● **WORK TO COMPLETE**
From the first line through the last, transcribe the listing word for word.

━━━━━━━━

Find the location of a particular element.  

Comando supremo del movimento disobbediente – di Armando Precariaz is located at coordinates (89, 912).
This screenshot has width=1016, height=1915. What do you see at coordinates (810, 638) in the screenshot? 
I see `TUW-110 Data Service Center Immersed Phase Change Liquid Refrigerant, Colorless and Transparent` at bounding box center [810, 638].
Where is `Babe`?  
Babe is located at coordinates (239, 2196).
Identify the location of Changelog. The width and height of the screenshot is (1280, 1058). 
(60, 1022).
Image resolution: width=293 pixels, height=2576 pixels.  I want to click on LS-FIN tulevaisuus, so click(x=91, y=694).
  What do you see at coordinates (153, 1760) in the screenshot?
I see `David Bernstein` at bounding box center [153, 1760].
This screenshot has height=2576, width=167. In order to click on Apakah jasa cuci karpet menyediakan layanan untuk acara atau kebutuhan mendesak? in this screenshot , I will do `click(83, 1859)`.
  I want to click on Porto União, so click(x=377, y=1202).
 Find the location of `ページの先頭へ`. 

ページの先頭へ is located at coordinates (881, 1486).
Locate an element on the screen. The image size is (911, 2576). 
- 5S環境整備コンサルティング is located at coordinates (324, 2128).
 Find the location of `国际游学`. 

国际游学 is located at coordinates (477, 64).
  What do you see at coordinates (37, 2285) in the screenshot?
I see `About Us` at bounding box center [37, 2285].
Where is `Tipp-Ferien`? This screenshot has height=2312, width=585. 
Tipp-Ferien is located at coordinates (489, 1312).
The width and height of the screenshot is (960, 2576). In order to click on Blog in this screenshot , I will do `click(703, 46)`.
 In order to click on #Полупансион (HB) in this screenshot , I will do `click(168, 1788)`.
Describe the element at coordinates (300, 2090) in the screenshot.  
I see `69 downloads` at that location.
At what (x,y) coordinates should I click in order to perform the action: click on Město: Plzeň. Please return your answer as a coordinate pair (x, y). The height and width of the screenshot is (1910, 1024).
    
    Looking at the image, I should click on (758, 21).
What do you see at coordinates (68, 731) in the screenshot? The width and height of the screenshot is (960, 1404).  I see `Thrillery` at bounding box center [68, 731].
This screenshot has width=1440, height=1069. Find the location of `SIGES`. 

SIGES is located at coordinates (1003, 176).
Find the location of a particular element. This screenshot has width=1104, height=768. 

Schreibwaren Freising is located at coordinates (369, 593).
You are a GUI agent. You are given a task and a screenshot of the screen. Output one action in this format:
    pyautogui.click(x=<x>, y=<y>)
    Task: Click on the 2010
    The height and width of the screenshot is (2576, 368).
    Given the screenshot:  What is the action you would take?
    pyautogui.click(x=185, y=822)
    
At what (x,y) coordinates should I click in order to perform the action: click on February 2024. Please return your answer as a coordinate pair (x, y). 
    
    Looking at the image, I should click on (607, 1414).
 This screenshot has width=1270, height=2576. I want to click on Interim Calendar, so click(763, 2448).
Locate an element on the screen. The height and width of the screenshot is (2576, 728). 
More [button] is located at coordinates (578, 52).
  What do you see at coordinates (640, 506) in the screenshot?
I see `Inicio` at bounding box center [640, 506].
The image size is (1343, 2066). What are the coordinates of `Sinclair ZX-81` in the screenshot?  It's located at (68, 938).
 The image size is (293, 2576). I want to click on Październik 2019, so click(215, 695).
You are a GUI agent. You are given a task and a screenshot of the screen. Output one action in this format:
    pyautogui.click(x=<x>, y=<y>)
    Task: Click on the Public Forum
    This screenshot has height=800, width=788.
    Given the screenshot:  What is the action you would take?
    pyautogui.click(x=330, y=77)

━━━━━━━━

● **RESULT FOR THIS EXERCISE**
Find the location of a particular element.  

Comando supremo del movimento disobbediente – di Armando Precariaz is located at coordinates (89, 912).
This screenshot has width=1016, height=1915. What do you see at coordinates (810, 638) in the screenshot? 
I see `TUW-110 Data Service Center Immersed Phase Change Liquid Refrigerant, Colorless and Transparent` at bounding box center [810, 638].
Where is `Babe`?  
Babe is located at coordinates (239, 2196).
Identify the location of Changelog. The width and height of the screenshot is (1280, 1058). 
(60, 1022).
Image resolution: width=293 pixels, height=2576 pixels.  I want to click on LS-FIN tulevaisuus, so click(x=91, y=694).
  What do you see at coordinates (153, 1760) in the screenshot?
I see `David Bernstein` at bounding box center [153, 1760].
This screenshot has height=2576, width=167. In order to click on Apakah jasa cuci karpet menyediakan layanan untuk acara atau kebutuhan mendesak? in this screenshot , I will do `click(83, 1859)`.
  I want to click on Porto União, so click(x=377, y=1202).
 Find the location of `ページの先頭へ`. 

ページの先頭へ is located at coordinates (881, 1486).
Locate an element on the screen. The image size is (911, 2576). 
- 5S環境整備コンサルティング is located at coordinates (324, 2128).
 Find the location of `国际游学`. 

国际游学 is located at coordinates (477, 64).
  What do you see at coordinates (37, 2285) in the screenshot?
I see `About Us` at bounding box center [37, 2285].
Where is `Tipp-Ferien`? This screenshot has height=2312, width=585. 
Tipp-Ferien is located at coordinates (489, 1312).
The width and height of the screenshot is (960, 2576). In order to click on Blog in this screenshot , I will do `click(703, 46)`.
 In order to click on #Полупансион (HB) in this screenshot , I will do `click(168, 1788)`.
Describe the element at coordinates (300, 2090) in the screenshot.  
I see `69 downloads` at that location.
At what (x,y) coordinates should I click in order to perform the action: click on Město: Plzeň. Please return your answer as a coordinate pair (x, y). The height and width of the screenshot is (1910, 1024).
    
    Looking at the image, I should click on (758, 21).
What do you see at coordinates (68, 731) in the screenshot? The width and height of the screenshot is (960, 1404).  I see `Thrillery` at bounding box center [68, 731].
This screenshot has width=1440, height=1069. Find the location of `SIGES`. 

SIGES is located at coordinates (1003, 176).
Find the location of a particular element. This screenshot has width=1104, height=768. 

Schreibwaren Freising is located at coordinates (369, 593).
You are a GUI agent. You are given a task and a screenshot of the screen. Output one action in this format:
    pyautogui.click(x=<x>, y=<y>)
    Task: Click on the 2010
    The height and width of the screenshot is (2576, 368).
    Given the screenshot:  What is the action you would take?
    pyautogui.click(x=185, y=822)
    
At what (x,y) coordinates should I click in order to perform the action: click on February 2024. Please return your answer as a coordinate pair (x, y). 
    
    Looking at the image, I should click on (607, 1414).
 This screenshot has width=1270, height=2576. I want to click on Interim Calendar, so click(763, 2448).
Locate an element on the screen. The height and width of the screenshot is (2576, 728). 
More [button] is located at coordinates (578, 52).
  What do you see at coordinates (640, 506) in the screenshot?
I see `Inicio` at bounding box center [640, 506].
The image size is (1343, 2066). What are the coordinates of `Sinclair ZX-81` in the screenshot?  It's located at (68, 938).
 The image size is (293, 2576). I want to click on Październik 2019, so click(215, 695).
You are a GUI agent. You are given a task and a screenshot of the screen. Output one action in this format:
    pyautogui.click(x=<x>, y=<y>)
    Task: Click on the Public Forum
    This screenshot has height=800, width=788.
    Given the screenshot:  What is the action you would take?
    pyautogui.click(x=330, y=77)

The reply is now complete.